Historically, the Chinese Lunar New Year or Spring Festival has had an impact on the Bitcoin market. Very commonly, the values of the commodity dip in the days leading up to the event, over the years.
Analyst at Singapore-based Stack Funds shed further light on Bitcoin’s success on upcoming holidays. Head of Research Lennard Neo predicted sales pressure to continue in the short term due to the Chinese New Year. Neo claimed, however, that business conditions would offer “good entry opportunities” for investors.
For the last seven days, Bitcoin has been down by around 12 percent, dipping under the $30,000 mark. The commodity has reached as low as $29,290 in the last 24 hours. However, bitcoin steadily rose up to over $31,900 – the highest since the last dip and is currently priced at $31,434 at press time.
According to Lennard Neo, such instability is expected to linger in the coming weeks and will begin to place pressure on further corrections to Bitcoin prices.

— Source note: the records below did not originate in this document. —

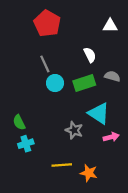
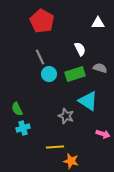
pink arrow: (111, 137) -> (103, 134), moved, turned 32
orange star: (89, 173) -> (71, 161), moved

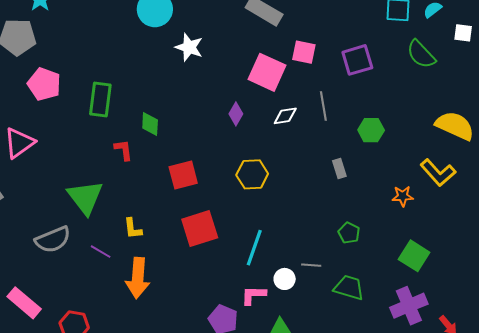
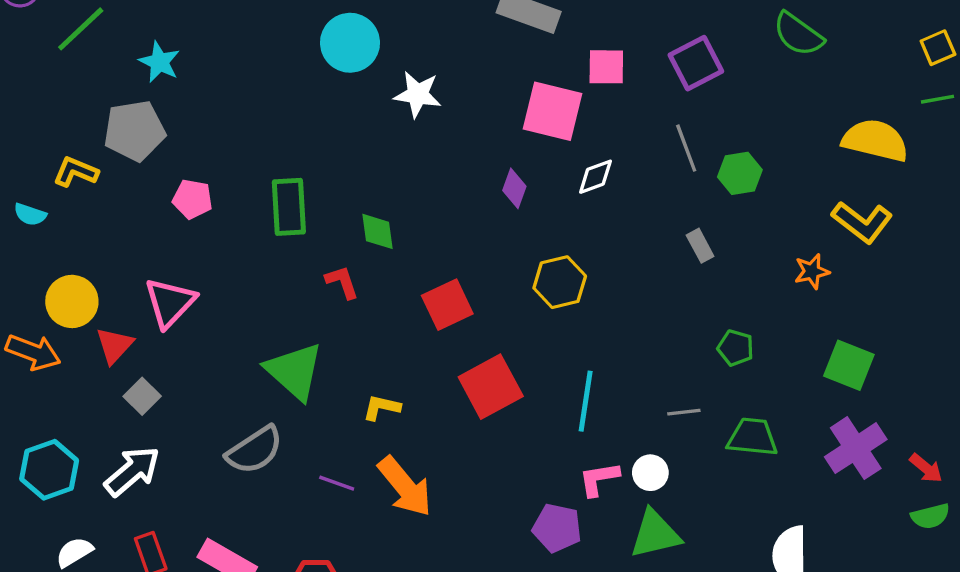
pink pentagon: (44, 84) -> (192, 199), size x0.7
gray line: (323, 106) -> (686, 148), moved
yellow L-shape: (133, 229) -> (382, 407), turned 120
purple line: (101, 252) -> (337, 483), moved
orange arrow: (138, 278) -> (405, 487), turned -33
white circle: (285, 279) -> (650, 473), moved

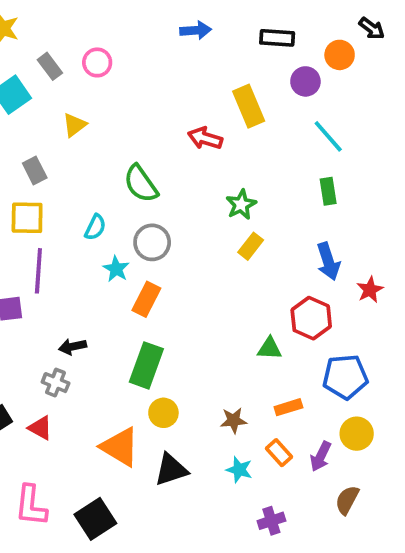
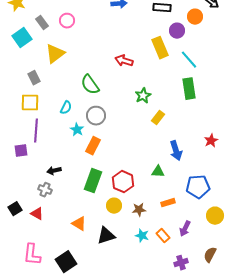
yellow rectangle: (249, 106) -> (160, 48), moved
yellow triangle: (74, 125) -> (55, 54), size x1.5
green rectangle: (328, 191) -> (189, 89), size x1.5
yellow rectangle: (251, 246) -> (158, 118), moved
blue arrow: (328, 261) -> (176, 151), moved
red hexagon: (311, 318) -> (123, 182), moved
yellow circle: (163, 413) -> (114, 206), moved
yellow circle: (357, 434) -> (215, 216), moved
orange triangle: (120, 447) -> (79, 224), size x0.7
orange rectangle: (279, 453) -> (163, 236), moved
brown semicircle: (347, 500) -> (210, 255), moved
purple cross: (271, 521) -> (181, 263), moved

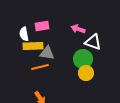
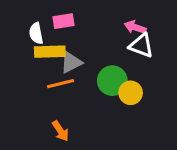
pink arrow: (78, 29) -> (135, 27), moved
gray triangle: (47, 53) -> (71, 62), turned -35
green circle: (83, 59) -> (112, 81), moved

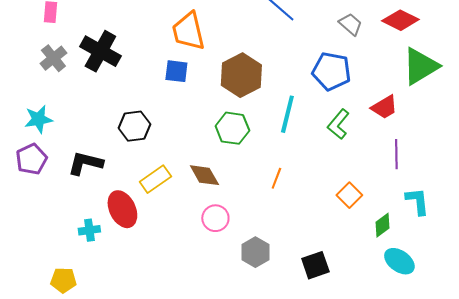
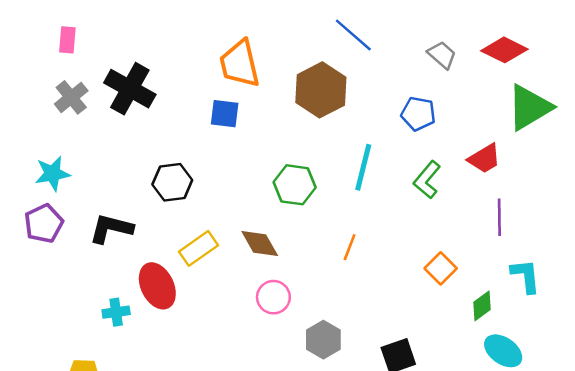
blue pentagon: (331, 71) -> (418, 114), size x0.7
brown hexagon: (241, 75) -> (321, 90), moved

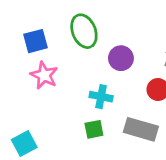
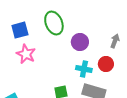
cyan cross: (101, 97) -> (84, 69), moved

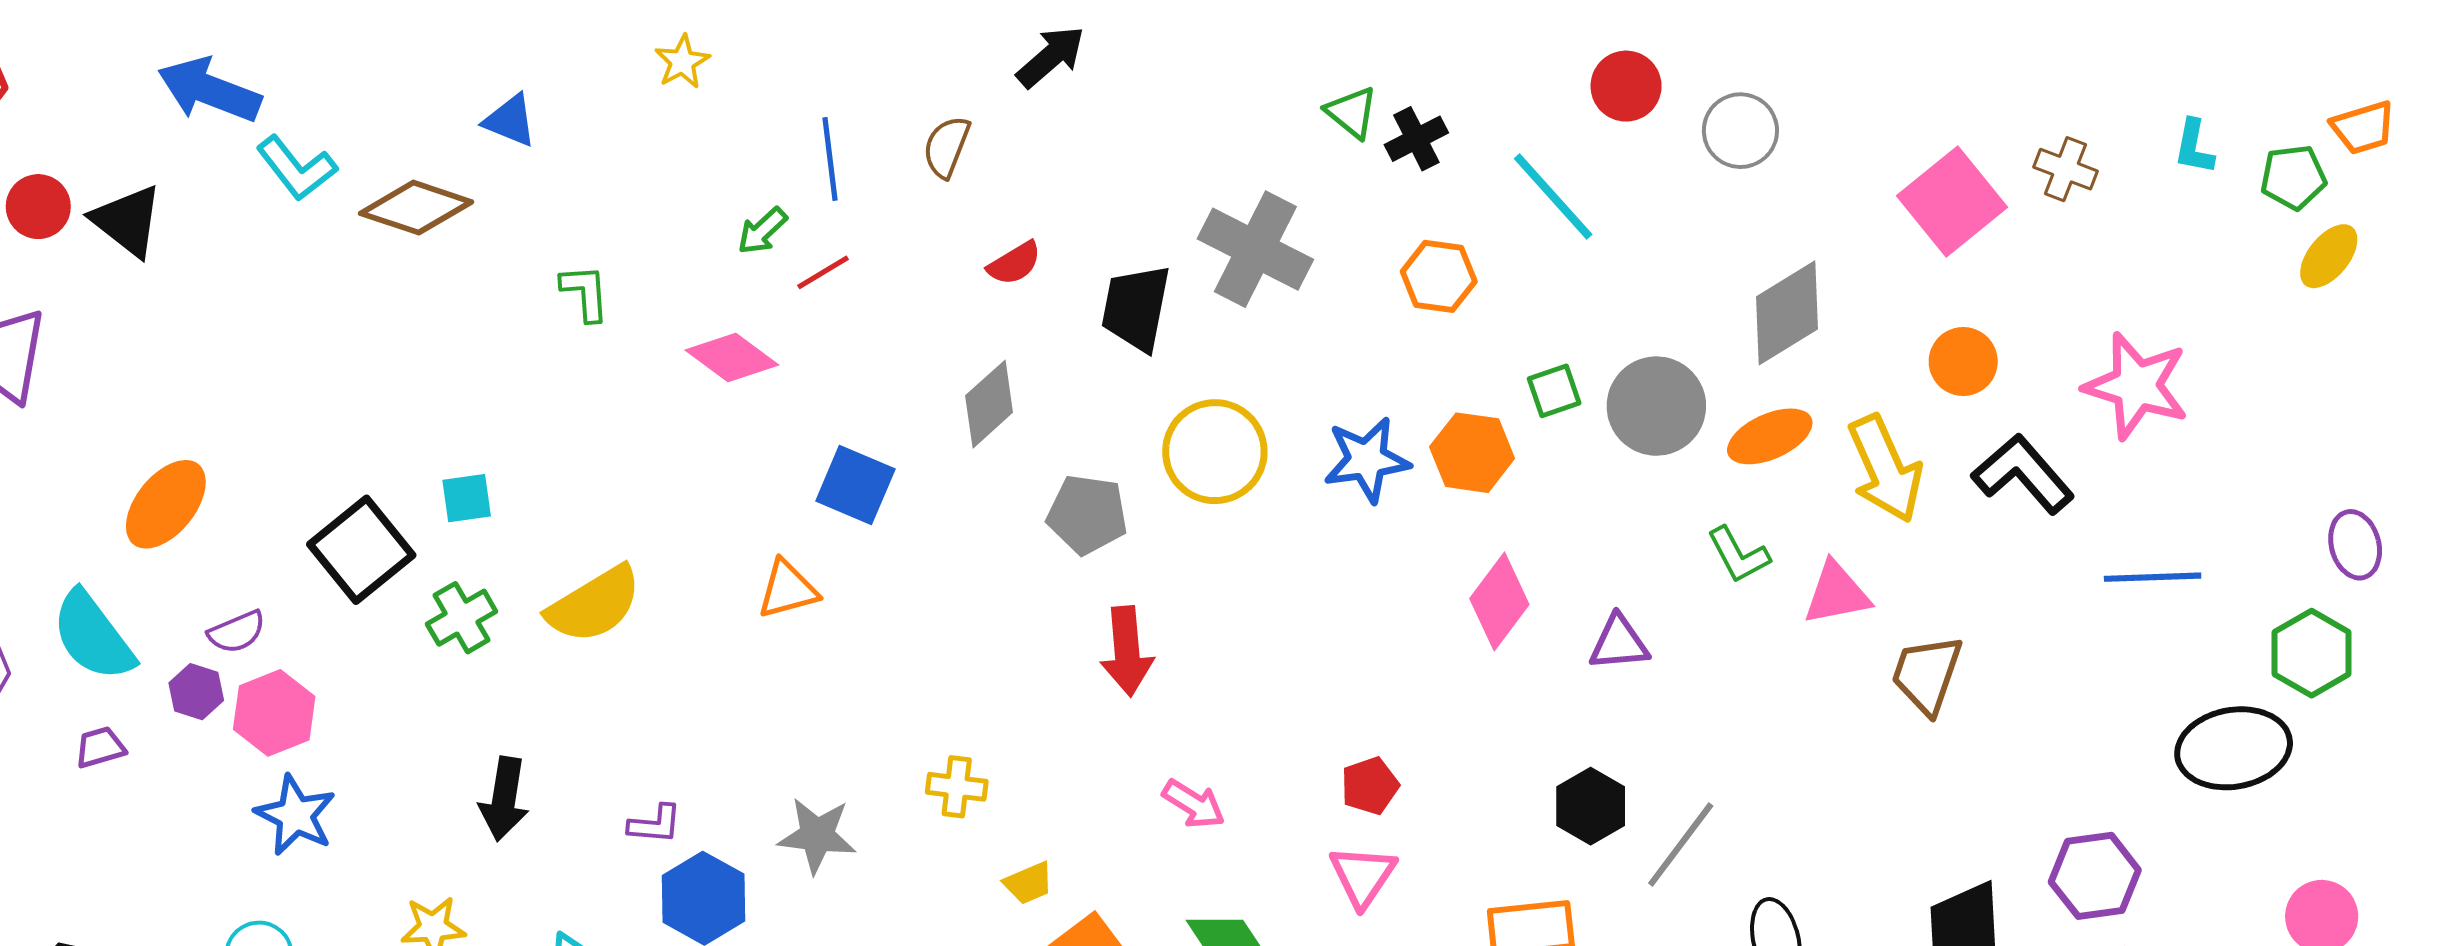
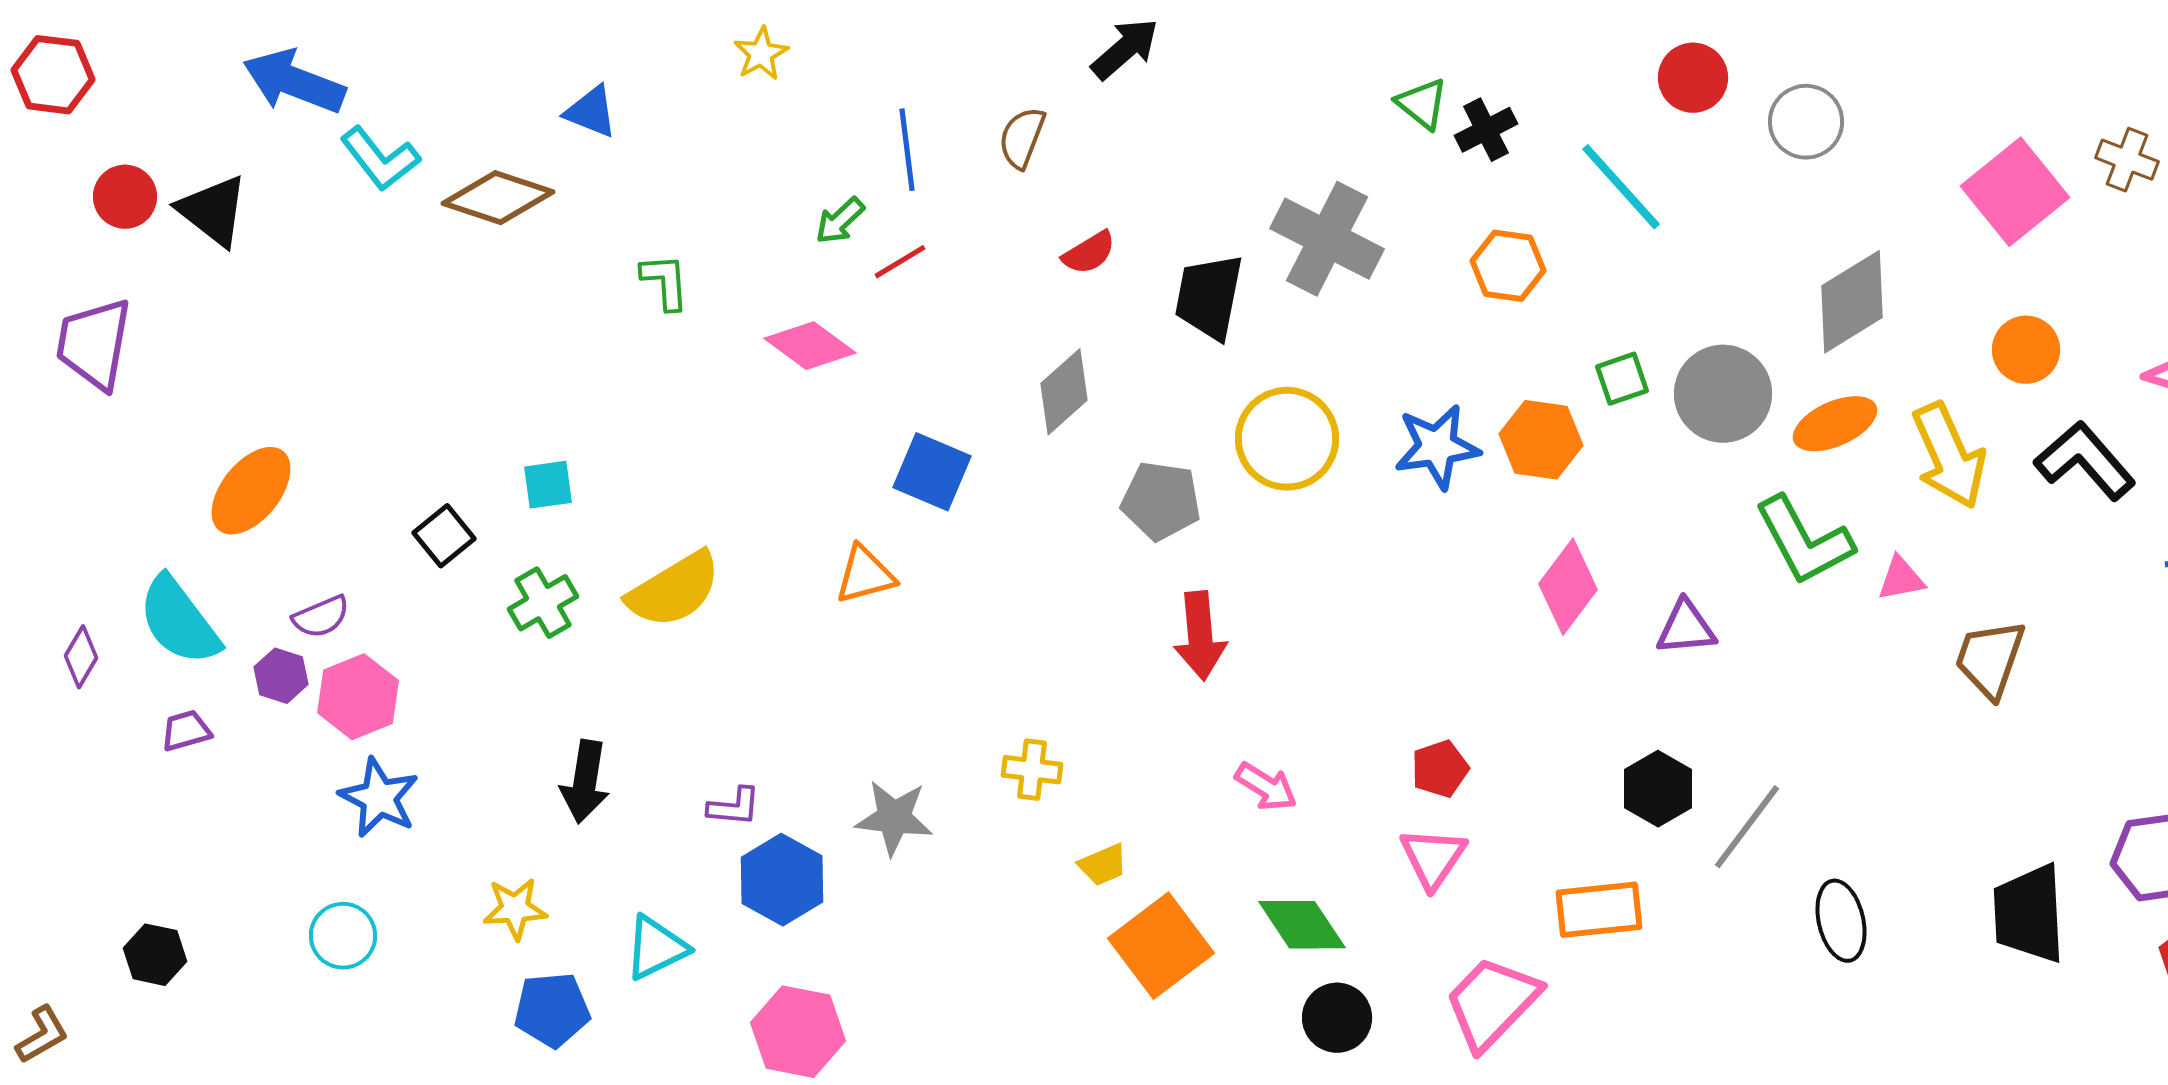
black square: (361, 550) -> (444, 536), size x0.6
green L-shape: (1738, 555) -> (1804, 541), size x1.6
pink triangle: (1837, 593) -> (1901, 579), size x0.7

In addition, the analyst predicts that, in the midst of a week-long break, Chinese-based miners will continue to unload their funds, contributing to the sales burden. About 60 percent of the world’s Bitcoin mining pools are based in China, and according to the researcher, the Miner Place Index (MPI) has also risen, which indicates that Bitcoin has experienced a price downside.
Moreover, as of 10 January, the MPI hit values last seen in 2019, when Bitcoin unexpectedly dropped below the $14,000 mark.
Focused on Bitcoin price fluctuations on Coinbase, Michael Gu of BoxMining recently noticed the long-term Bearish pattern that emerged as a result of Chinese New Year’s holidays:
In addition, according to Michael Gu, the Chinese Over-the-Counter (OTC) would stay closed throughout the festival, which may further trigger high market uncertainty.